In our study, we started from fourteen items extracted from the questionnaire proposed by Longo et al. (2008) and adapted to a full-body illusion situation. This set of items has already been used in previous studies (Tosi et al., 2020, 2021), showing that the FBI procedure that we adopted in the present study alters the experience of ones’ body. However, a formal psychometric approach to the questionnaire used to assess the embodiment sensation out of the RHI was lacking.
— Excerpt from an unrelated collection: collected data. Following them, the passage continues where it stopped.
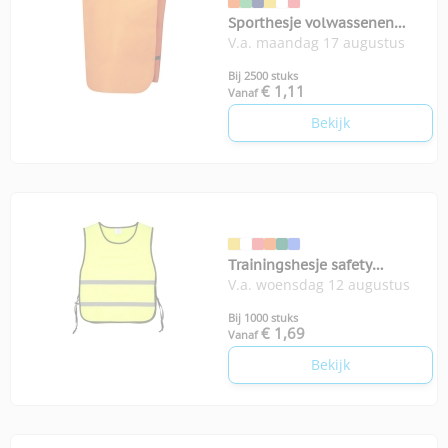
Sporthesje volwassenen
V.a. maandag 17 augustus
Cambex
Bij 2500 stuks
€ 1,11
Vanaf
Bekijk
Trainingshesje safety
V.a. woensdag 12 augustus
volwassenen
Bij 1000 stuks
€ 1,69
Vanaf
Bekijk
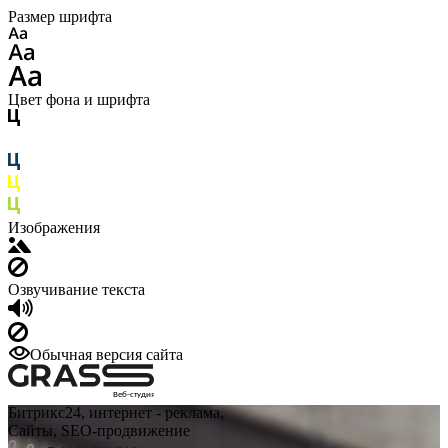
Размер шрифта
Цвет фона и шрифта
Изображения
Озвучивание текста
Обычная версия сайта
Веб-студия
Битрикс24, интернет - реклама,
Сайты, SEO-продвижение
We performed both a classic EFA and a more modern EGA. The EFA suggests the existence of two components, named “disembodiment” and “embodiment” and confirms the structure found by Romano and coworkers (2021). However, the model does not show a good fit with the data as suggested by the CFA fit indices. On the other hand, the EGA indicates the presence of four components (or communities), and the confirmatory analysis (CFA) shows good fit indices. Our results support the literature (Golino & Epskamp, 2017; Golino et al., 2020a, 2020b) in defining EGA as a more accurate method. Therefore, we are going to discuss the structure proposed by the EGA.
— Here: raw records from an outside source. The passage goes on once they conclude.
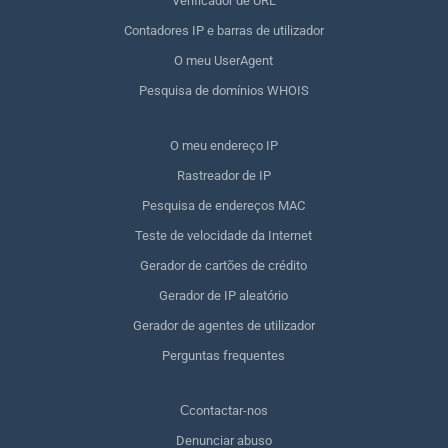
Verificador de URL
Contadores IP e barras de utilizador
O meu UserAgent
Pesquisa de domínios WHOIS
O meu endereço IP
Rastreador de IP
Pesquisa de endereços MAC
Teste de velocidade da Internet
Gerador de cartões de crédito
Gerador de IP aleatório
Gerador de agentes de utilizador
Perguntas frequentes
Сcontactar-nos
Denunciar abuso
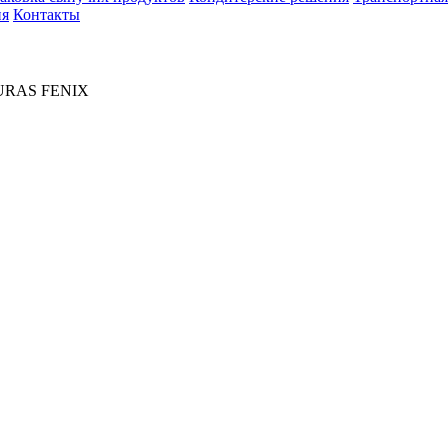
ия
Контакты
URAS FENIX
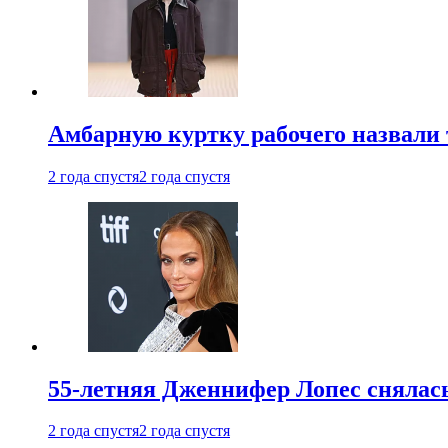
Амбарную куртку рабочего назвали
2 года спустя
2 года спустя
55-летняя Дженнифер Лопес снялась
2 года спустя
2 года спустя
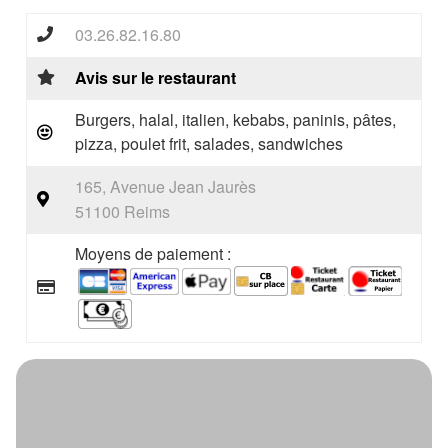
03.26.82.16.80
Avis sur le restaurant
Burgers, halal, italien, kebabs, paninis, pâtes,
pizza, poulet frit, salades, sandwiches
165, Avenue Jean Jaurès
51100 Reims
Moyens de paiement :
The community “disembodiment” captures the items that Longo (2008) named “loss of own hand” and Romano (2021) “disembodiment”. This community relates to items indicating paralysis of the legs, and the sensation they are turning into fake legs. Romano and collaborators (2021) suggest the embodiment of a fake body part should lead to the real one’s disembodiment. The authors clarify that despite the body representation is keen to include external objects, structural constraints must be respected. Folegatti and co-authors (2012), for example, confirm the impossibility to embody multiple rubber hands. A similar explanation is provided by Longo and coworkers (2008), who imply the fake limb may displace the participant’s actual one. However, looking at the CFA results, the disembodiment community does not correlate with the ownership one. This is the first difference between the FBI and the RHI, where the two components were found to correlate (see Romano et al., 2021).
The second community we found with the EGA is loaded with items related to the feeling that the fake body belongs to the participant and the referral of touch, namely the causal reference between the seen and felt touches (Botvinick & Cohen, 1998). This result is in contrast with the solution proposed by Longo et al. (2008). The authors interpret the causation between the seen and felt touches as evaluating the “location” of the fake limbs. Alternatively, one may consider this item as part of the sense of body ownership: the touch I feel is caused by the stick touching the fake legs because the fake legs belong to me.
Our data suggest the “co-location” component as comprised of items regarding the sense of co-location of the real and fake legs and the proprioception of the real ones. Looking at both the simple correlations and the regularized partial-correlations, the item about perceiving the legs in the video as being in the same location of the real legs (Q5) is negatively correlated with the item about the disappearance of the actual limbs (Q7). In other words, when our participants felt the fake and the real legs being co-located, they did not feel the actual legs disappear, thus perceiving both the real and the fake legs in the same spot at the same moment. Such experience is in contrast with the idea of the disembodiment as opposed to the embodiment; disembodiment does not imply that the fake limb displaces the participant’s actual one.
The fourth community, “agency”, reflects the sensation of motor control over the fake body and concerns the same items as in the previous studies (Longo et al., 2008; Romano et al., 2021).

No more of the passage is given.